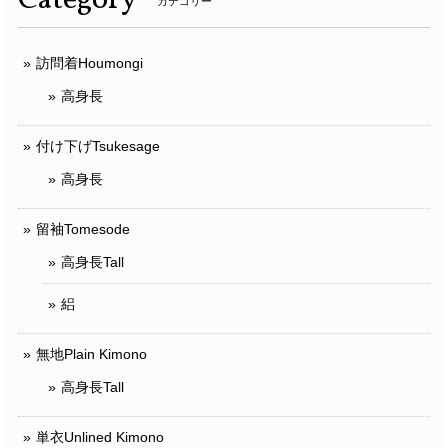
Category
カテゴリー
訪問着Houmongi
高身長
付け下げTsukesage
高身長
留袖Tomesode
高身長Tall
絽
無地Plain Kimono
高身長Tall
単衣Unlined Kimono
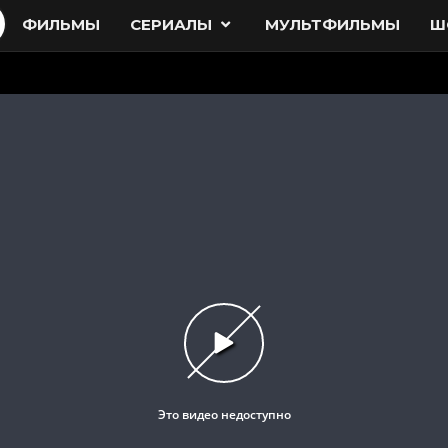
ФИЛЬМЫ
СЕРИАЛЫ
МУЛЬТФИЛЬМЫ
Ш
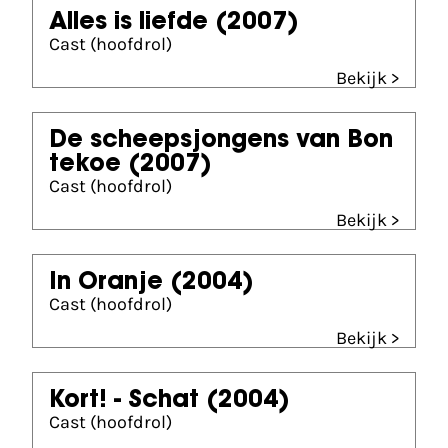
Alles is liefde
(2007)
Cast (hoofdrol)
Bekijk >
De scheepsjongens van Bon
tekoe
(2007)
Cast (hoofdrol)
Bekijk >
In Oranje
(2004)
Cast (hoofdrol)
Bekijk >
Kort! - Schat
(2004)
Cast (hoofdrol)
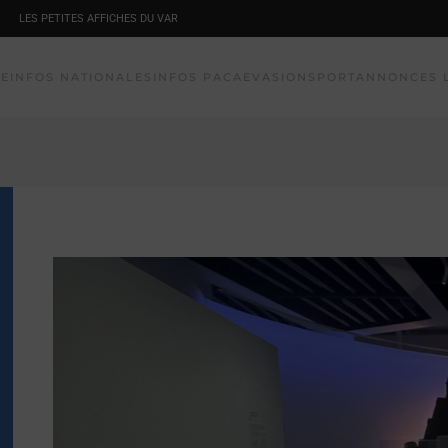
LES PETITES AFFICHES DU VAR
NE
INFOS NATIONALES
INFOS PACA
EVASION
SPORT
ANNONCES 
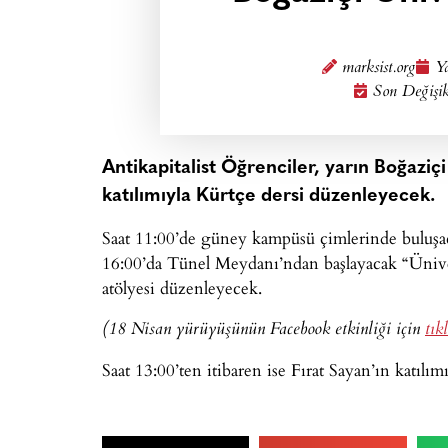
marksist.org
Ya
Son Değişik
Antikapitalist Öğrenciler, yarın Boğazi
katılımıyla Kürtçe dersi düzenleyecek.
Saat 11:00’de güney kampüsü çimlerinde buluşac
16:00’da Tünel Meydanı’ndan başlayacak “Üniver
atölyesi düzenleyecek.
(18 Nisan yürüyüşünün Facebook etkinliği için
tık
Saat 13:00’ten itibaren ise Fırat Sayan’ın katılı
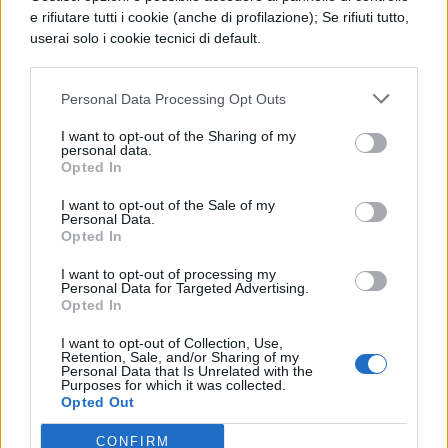
permette di descrivere in forma
e rifiutare tutti i cookie (anche di profilazione); Se rifiuti tutto,
matematica l’evoluzione di molti fenomeni
userai solo i cookie tecnici di default.
naturali. Per esempio in chimica, il grado di
Personal Data Processing Opt Outs
acidità di una soluzione acquosa, il
cosiddetto pH, si esprime mediante dei
I want to opt-out of the Sharing of my
personal data.
logaritmi. Esso è dato appunto dal valore
Opted In
del logaritmo naturale (cambiato di segno)
I want to opt-out of the Sale of my
Personal Data.
del “contenuto” di ioni di idrogeno presenti
Opted In
nella soluzione.
(segue nel file da
I want to opt-out of processing my
Personal Data for Targeted Advertising.
scaricare)
Opted In
I want to opt-out of Collection, Use,
Retention, Sale, and/or Sharing of my
Personal Data that Is Unrelated with the
Scarica il contenuto
Purposes for which it was collected.
Opted Out
CONFIRM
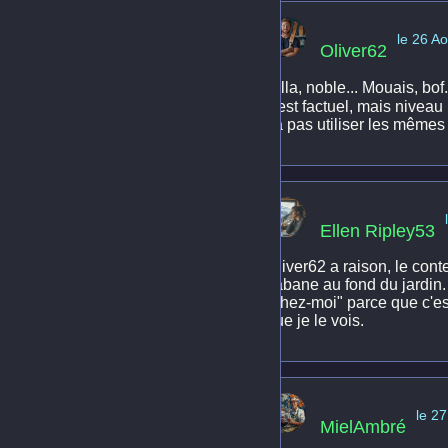
le 26 A
Oliver62
Villa, noble... Mouais, bo
c'est factuel, mais nive
va pas utiliser les mêmes
Ellen Ripley53
Oliver62 a raison, le cont
cabane au fond du jardin.
"chez-moi" parce que c'est
que je le vois.
le 2
MielAmbré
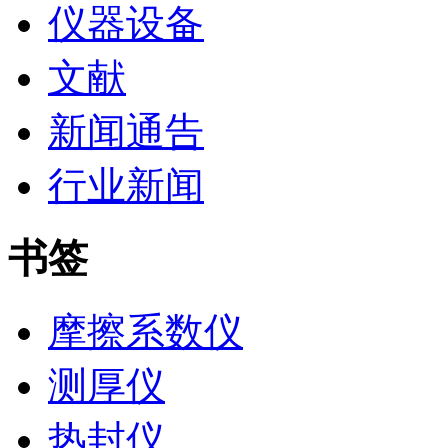
仪器设备
文献
新闻通告
行业新闻
书签
摩擦系数仪
测厚仪
热封仪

= = = =

> [Exercise brief]
Transcribe the entries word for word, without their pictures.

> [Solution]
Category
カテゴリー
訪問着Houmongi
高身長
付け下げTsukesage
高身長
留袖Tomesode
高身長Tall
絽
無地Plain Kimono
高身長Tall
単衣Unlined Kimono
ФИЛЬМЫ
СЕРИАЛЫ
МУЛЬТФИЛЬМЫ
Ш
Alles is liefde
(2007)
Cast (hoofdrol)
Bekijk >
De scheepsjongens van Bon
tekoe
(2007)
Cast (hoofdrol)
Bekijk >
In Oranje
(2004)
Cast (hoofdrol)
Bekijk >
Kort! - Schat
(2004)
Cast (hoofdrol)
LES PETITES AFFICHES DU VAR
NE
INFOS NATIONALES
INFOS PACA
EVASION
SPORT
ANNONCES 
marksist.org
Ya
Son Değişik
Antikapitalist Öğrenciler, yarın Boğazi
katılımıyla Kürtçe dersi düzenleyecek.
Saat 11:00’de güney kampüsü çimlerinde buluşac
16:00’da Tünel Meydanı’ndan başlayacak “Üniver
atölyesi düzenleyecek.
(18 Nisan yürüyüşünün Facebook etkinliği için
tık
Saat 13:00’ten itibaren ise Fırat Sayan’ın katılı
permette di descrivere in forma
e rifiutare tutti i cookie (anche di profilazione); Se rifiuti tutto,
matematica l’evoluzione di molti fenomeni
userai solo i cookie tecnici di default.
naturali. Per esempio in chimica, il grado di
Personal Data Processing Opt Outs
acidità di una soluzione acquosa, il
cosiddetto pH, si esprime mediante dei
I want to opt-out of the Sharing of my
personal data.
logaritmi. Esso è dato appunto dal valore
Opted In
del logaritmo naturale (cambiato di segno)
I want to opt-out of the Sale of my
Personal Data.
del “contenuto” di ioni di idrogeno presenti
Opted In
nella soluzione.
(segue nel file da
I want to opt-out of processing my
Personal Data for Targeted Advertising.
scaricare)
Opted In
I want to opt-out of Collection, Use,
Retention, Sale, and/or Sharing of my
Personal Data that Is Unrelated with the
Scarica il contenuto
Purposes for which it was collected.
Opted Out
CONFIRM
le 26 A
Oliver62
Villa, noble... Mouais, bo
c'est factuel, mais nive
va pas utiliser les mêmes
Ellen Ripley53
Oliver62 a raison, le cont
cabane au fond du jardin.
"chez-moi" parce que c'est
que je le vois.
le 2
MielAmbré
仪器设备
文献
新闻通告
行业新闻
书签
摩擦系数仪
测厚仪
热封仪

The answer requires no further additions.